A scientific paper follows the classic literary plot structure. Each section follows in sequence from the previous sections, so that no individual section (with the exception of the Introduction) can be fully understood without having read the previous ones. If you pick up a novel and read the last page first, you might find out whether Jack dies, but you won’t have any idea who killed him and why. Those details are important.
In terms of understanding the Results and Discussion sections of a paper, the Methods section is critical. Results should never be read as a standalone text. The only way you, the reader, can judge if my results are valid and meaningful is if you know how I collected and analysed the data.
The sexy summary sentence in an empirical paper’s abstract doesn’t necessarily apply to everywhere and everything – there’s a context. Which is why journals that hide the Methods at the end of the paper, or in supplementary material, are doing Science a huge disfavour.

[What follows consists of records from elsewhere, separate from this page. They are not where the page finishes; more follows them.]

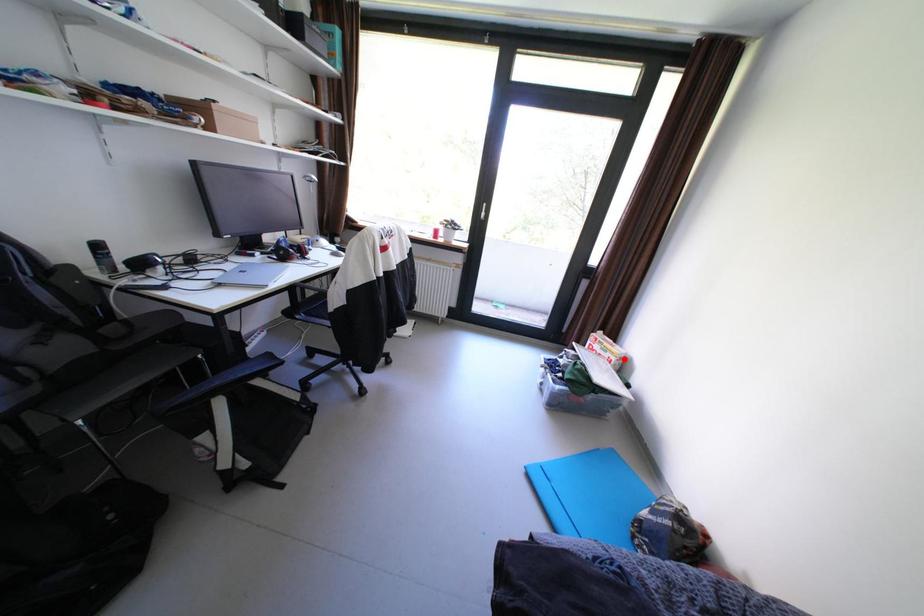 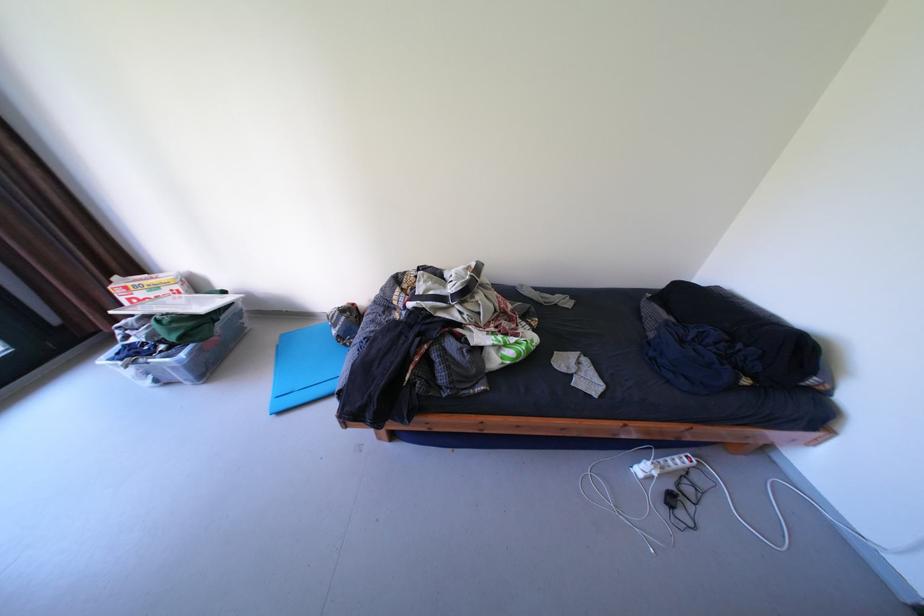 The point at the highlighted location is marked in the first image. Where is the corresponding point in the second image?

(188, 286) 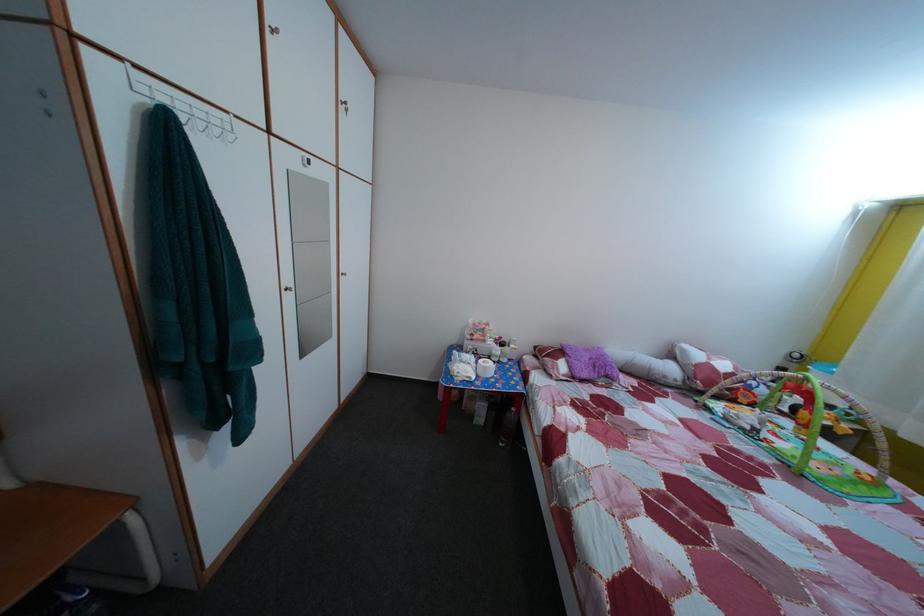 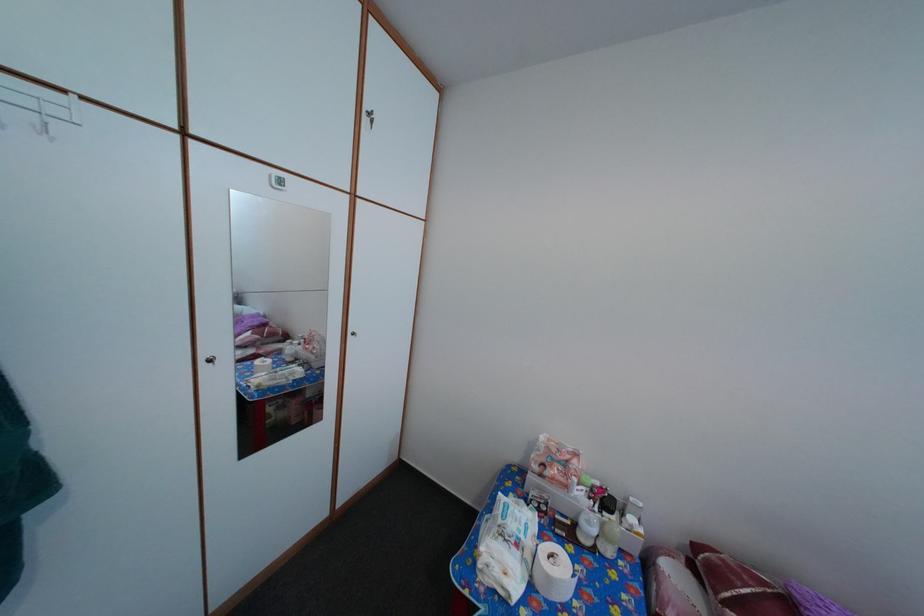 Locate, in the second image, the point that corresponds to point (504, 360) in the first image.

(592, 531) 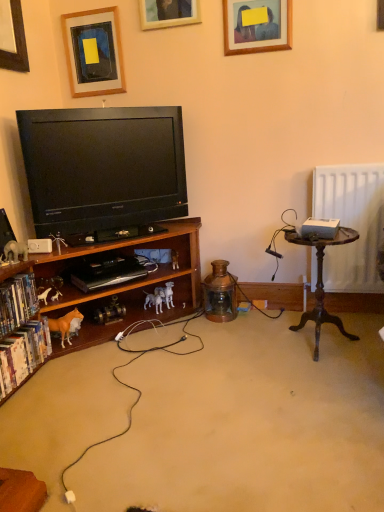 You are a GUI agent. You are given a task and a screenshot of the screen. Output one action in this format:
    pyautogui.click(x=<x>, y=<y>)
    Task: Click on the unoccupied region to the right of wooden vintage table at right
    The height and width of the screenshot is (512, 384).
    Given the screenshot: What is the action you would take?
    pyautogui.click(x=360, y=334) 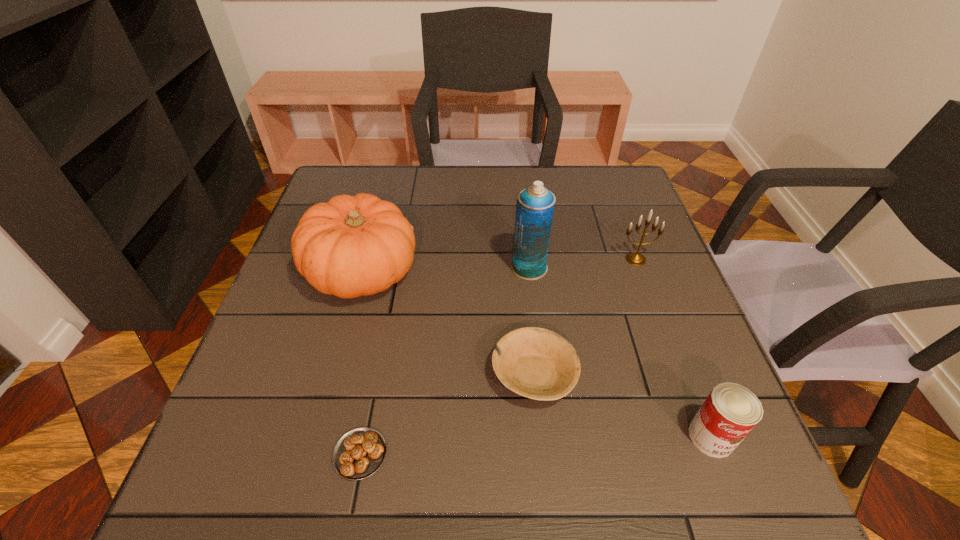 At what (x,y) coordinates should I click in order to perform the action: click on free spot between the fourth shortest object and the can. Please return your answer as a coordinate pair (x, y). This screenshot has width=960, height=540. Looking at the image, I should click on (673, 348).

I want to click on free space between the aerosol can and the third nearest object, so click(532, 321).

The width and height of the screenshot is (960, 540). I want to click on free spot between the tallest object and the pastry, so click(444, 361).

Select which object appears as the fifth closest to the candelabrum. Please provide its 2D coordinates. Your answer should be formatted as a tuple, i.e. [(x, y)], where the tuple contains the x and y coordinates of a point satisfying the conditions above.

[(359, 453)]

The height and width of the screenshot is (540, 960). I want to click on object that ranks as the closest to the fourth farthest object, so click(535, 205).

I want to click on vacant position in the image that satisfies the following two spatial constraints: 1. on the front side of the second tallest object; 2. on the right side of the fourth farthest object, so click(335, 375).

The height and width of the screenshot is (540, 960). I want to click on vacant space that satisfies the following two spatial constraints: 1. on the front side of the fifth tallest object; 2. on the left side of the second tallest object, so (x=335, y=375). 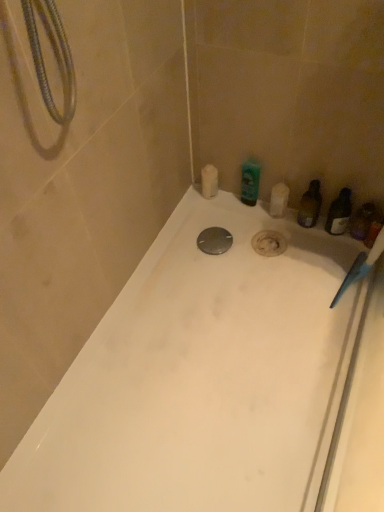 Locate an element on the screen. free space in front of metallic silver drain at center is located at coordinates (219, 284). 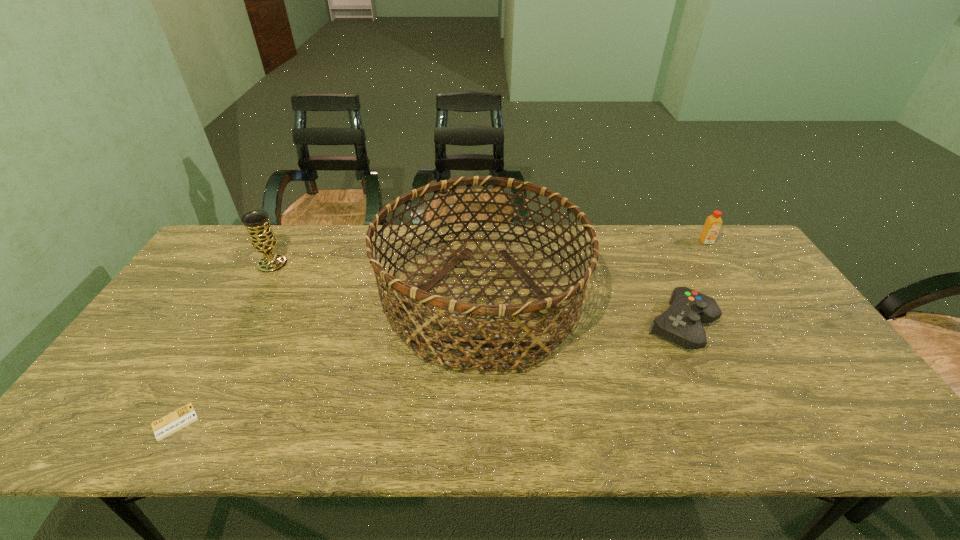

The other important function of the Methods is to explain all the variable names, terms and statistical notation that will be encountered in the results, and probably during the discussion. This is especially important for ecological studies, where commonly used metrics like ‘richness’ and ‘diversity’ have multiple meanings and can be measured and calculated in many different ways. The Methods is like a specialised dictionary to set the reader up with the language needed to interpret the results and discussion. Because it’s a standalone section, with its own unique function, it ensures that the Results and Discussion are a lot easier to read.
For example, say I count the number of flowering plant species within a 1m x 1m quadrat as a measure of flowering plant richness at each site. It’s a lot easier to explain this once in the Methods and then refer to the metric as ‘floral richness’ for the rest of the paper, rather than writing (and making you read) ‘total number of flowering plant species in a 1m x 1m quadrat’ every time.
This is a scientific standard that most students are taught in high school. The first mention of a metric or statistical test contains the long detail with its associated simple notation, and then the author can safely use the simple notation for the rest of the report knowing their reader understands what’s going on.
So it surprises me when a reviewer expects me to repeat the long description of variables and details for my entire paper. Recently a reviewer highlighted a sentence in my Results where I had used the term ‘bee richness’ (after explaining it’s meaning in the Methods). They asked “What kind of richness? You need to clarify which metric was used!” complete with the exclamation mark. They then picked up the same term a few more times throughout the rest of the manuscript, each time asking me to specify which metric I was using.
This tells me they didn’t read my Methods, where I clearly explained all details of all metrics used. Alternatively, if they did read my Methods, are they suggesting that I need to spell everything out for the whole paper, for the benefit of the people who don’t want to read the Methods? I hope not!
What do you think? Do you read or skim Methods sections? Should specific terms and variable names be explained once, or with each mention?
© Manu Saunders 2017
One explanation in the Methods ought to be sufficient (as a grad student who, admittedly, skims the methods until I come across a term I need to go back and look for!)–but for papers with a lot of variables/terms, especially computational work, I think a reminder or two in the discussion is very helpful. (Honestly, for mathematical modeling where no two people are able to set aside ego long enough to use the same variable for the same thing, is a table of variables too much to ask? Sorry, rant over.)
Or at least in figure captions, if they’re busy figures.